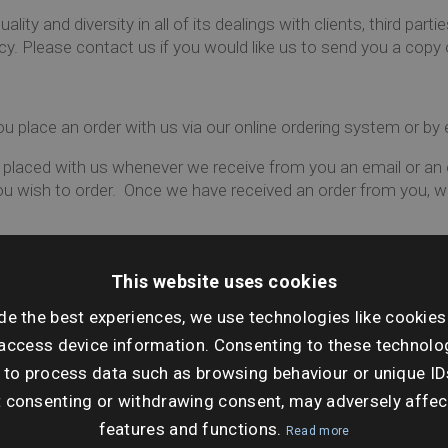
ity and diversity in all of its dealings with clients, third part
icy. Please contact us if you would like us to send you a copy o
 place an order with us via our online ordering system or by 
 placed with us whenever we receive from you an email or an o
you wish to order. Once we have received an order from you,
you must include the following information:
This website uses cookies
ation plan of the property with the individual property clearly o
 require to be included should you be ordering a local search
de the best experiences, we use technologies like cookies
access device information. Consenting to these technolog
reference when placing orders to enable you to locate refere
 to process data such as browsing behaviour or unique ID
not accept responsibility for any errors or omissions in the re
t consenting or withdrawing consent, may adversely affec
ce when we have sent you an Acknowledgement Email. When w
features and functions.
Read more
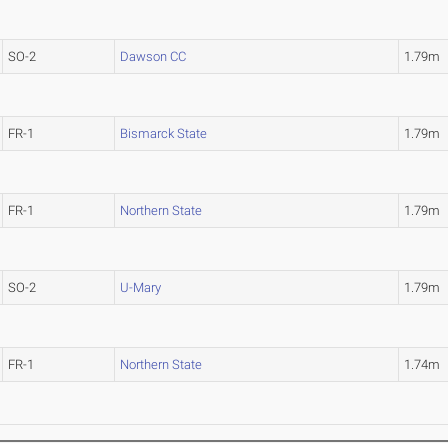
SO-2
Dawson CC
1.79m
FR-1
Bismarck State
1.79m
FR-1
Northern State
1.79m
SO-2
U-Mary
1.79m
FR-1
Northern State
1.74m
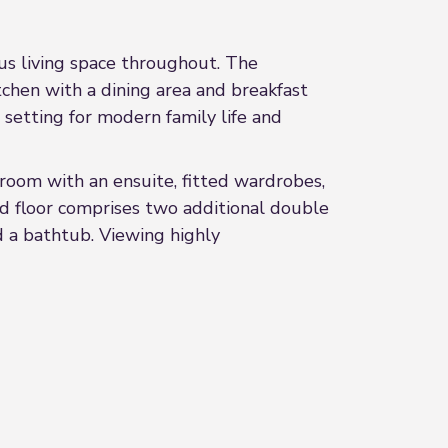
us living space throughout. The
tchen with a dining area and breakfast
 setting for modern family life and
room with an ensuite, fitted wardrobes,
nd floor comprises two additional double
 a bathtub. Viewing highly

* * *

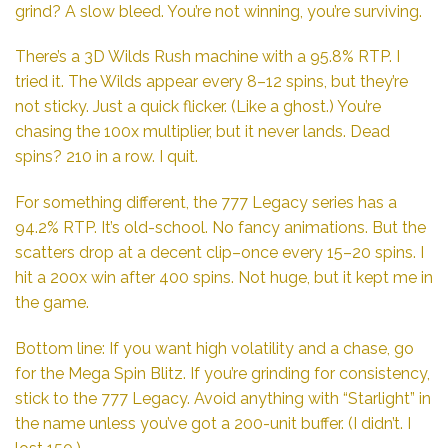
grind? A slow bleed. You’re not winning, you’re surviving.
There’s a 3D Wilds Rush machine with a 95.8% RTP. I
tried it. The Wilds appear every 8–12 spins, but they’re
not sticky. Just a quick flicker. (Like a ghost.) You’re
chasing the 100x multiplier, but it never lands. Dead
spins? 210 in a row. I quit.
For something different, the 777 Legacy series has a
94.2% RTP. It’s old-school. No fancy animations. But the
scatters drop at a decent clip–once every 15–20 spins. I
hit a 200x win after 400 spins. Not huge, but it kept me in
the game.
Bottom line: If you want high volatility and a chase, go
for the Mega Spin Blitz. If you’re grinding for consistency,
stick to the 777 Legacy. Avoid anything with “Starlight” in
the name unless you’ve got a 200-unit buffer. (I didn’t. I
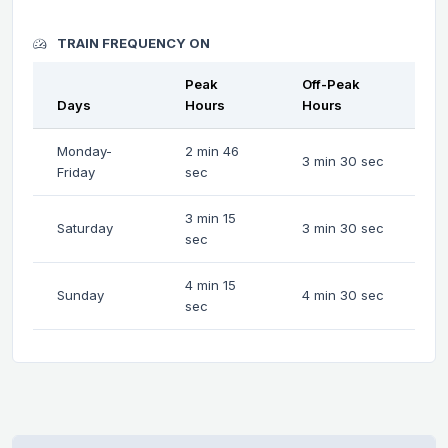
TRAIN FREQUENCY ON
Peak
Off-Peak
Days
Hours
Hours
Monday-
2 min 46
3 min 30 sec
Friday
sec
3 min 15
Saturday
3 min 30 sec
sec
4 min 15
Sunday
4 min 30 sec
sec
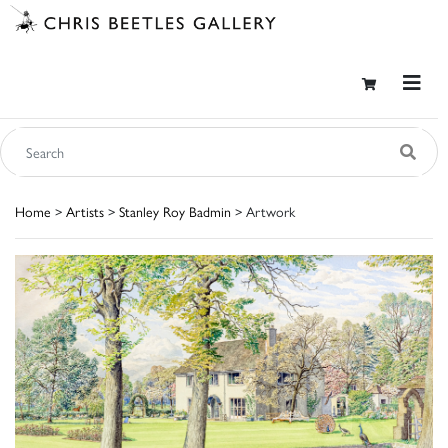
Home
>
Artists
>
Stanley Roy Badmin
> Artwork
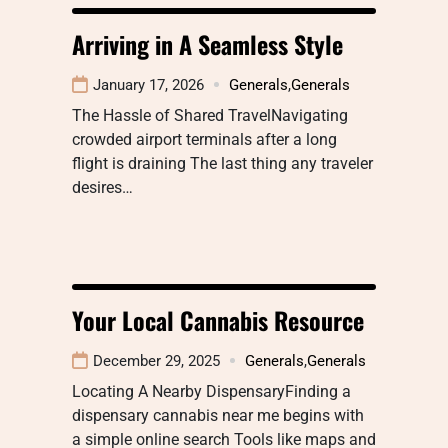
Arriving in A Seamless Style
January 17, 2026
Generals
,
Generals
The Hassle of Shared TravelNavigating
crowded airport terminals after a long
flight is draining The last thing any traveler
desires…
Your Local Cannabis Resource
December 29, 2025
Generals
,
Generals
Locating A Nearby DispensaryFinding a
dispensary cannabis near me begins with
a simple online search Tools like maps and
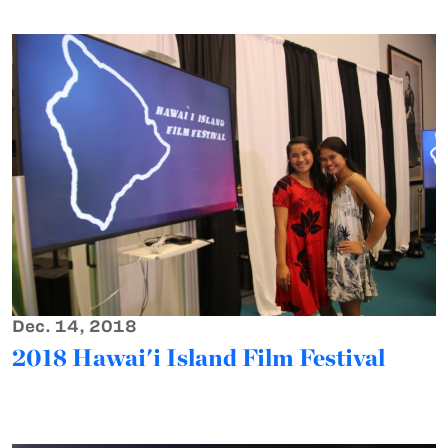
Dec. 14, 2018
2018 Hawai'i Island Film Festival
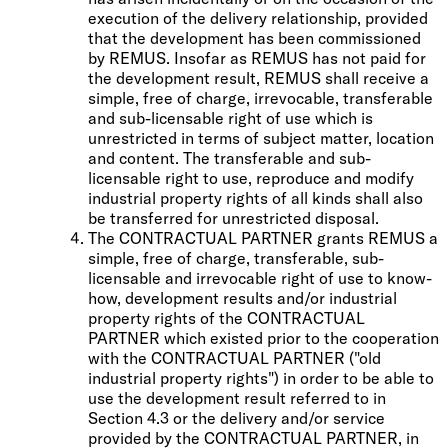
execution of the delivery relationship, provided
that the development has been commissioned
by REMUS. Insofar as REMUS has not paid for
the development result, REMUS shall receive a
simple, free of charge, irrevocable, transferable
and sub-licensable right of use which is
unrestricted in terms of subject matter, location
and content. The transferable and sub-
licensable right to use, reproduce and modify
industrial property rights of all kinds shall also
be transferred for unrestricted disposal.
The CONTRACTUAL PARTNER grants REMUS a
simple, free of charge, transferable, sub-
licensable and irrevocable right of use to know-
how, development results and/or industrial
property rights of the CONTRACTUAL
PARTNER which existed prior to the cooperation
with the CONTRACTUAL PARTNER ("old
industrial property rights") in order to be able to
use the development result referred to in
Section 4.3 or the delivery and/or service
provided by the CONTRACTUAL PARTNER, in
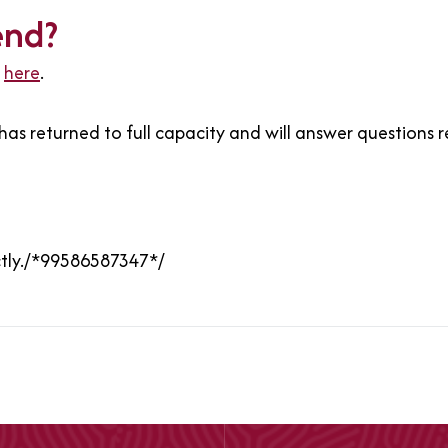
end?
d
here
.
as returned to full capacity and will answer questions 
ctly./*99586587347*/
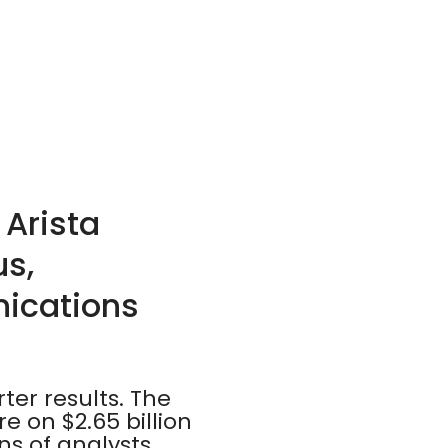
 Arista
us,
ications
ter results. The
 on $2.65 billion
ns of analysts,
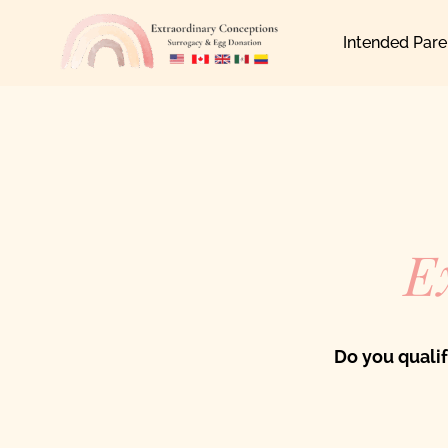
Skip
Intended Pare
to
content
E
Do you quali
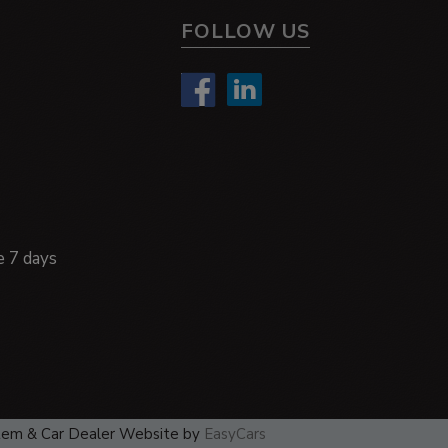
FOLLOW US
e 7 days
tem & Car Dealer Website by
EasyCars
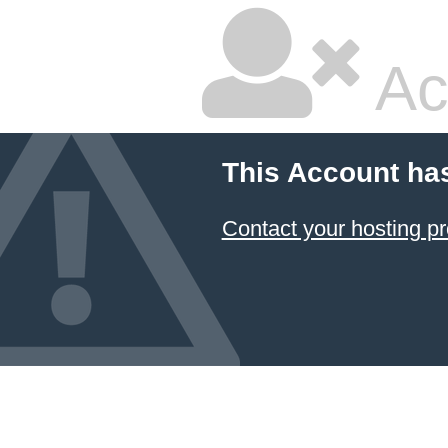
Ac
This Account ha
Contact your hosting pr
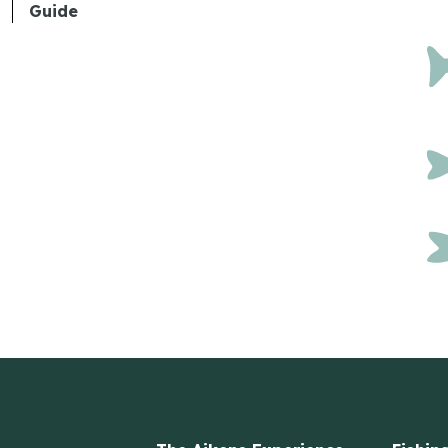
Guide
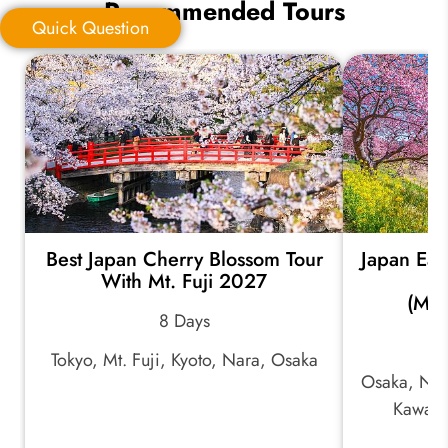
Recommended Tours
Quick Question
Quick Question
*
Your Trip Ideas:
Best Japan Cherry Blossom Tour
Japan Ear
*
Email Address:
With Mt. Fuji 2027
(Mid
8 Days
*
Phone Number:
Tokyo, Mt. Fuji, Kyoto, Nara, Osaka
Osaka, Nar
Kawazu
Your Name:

> **Task objective**
Give back exactly the lines above from the one with "ity and diversity" through the one with "a bathtub. Viewing highly", both included. Pictures don't belong in the copy.

> **Response**
ity and diversity in all of its dealings with clients, third part
icy. Please contact us if you would like us to send you a copy o
 place an order with us via our online ordering system or by 
 placed with us whenever we receive from you an email or an o
you wish to order. Once we have received an order from you,
you must include the following information:
This website uses cookies
ation plan of the property with the individual property clearly o
 require to be included should you be ordering a local search
de the best experiences, we use technologies like cookies
access device information. Consenting to these technolog
reference when placing orders to enable you to locate refere
 to process data such as browsing behaviour or unique ID
not accept responsibility for any errors or omissions in the re
t consenting or withdrawing consent, may adversely affec
ce when we have sent you an Acknowledgement Email. When w
features and functions.
Read more
SO-2
Dawson CC
1.79m
FR-1
Bismarck State
1.79m
FR-1
Northern State
1.79m
SO-2
U-Mary
1.79m
FR-1
Northern State
1.74m
us living space throughout. The
tchen with a dining area and breakfast
 setting for modern family life and
room with an ensuite, fitted wardrobes,
nd floor comprises two additional double
 a bathtub. Viewing highly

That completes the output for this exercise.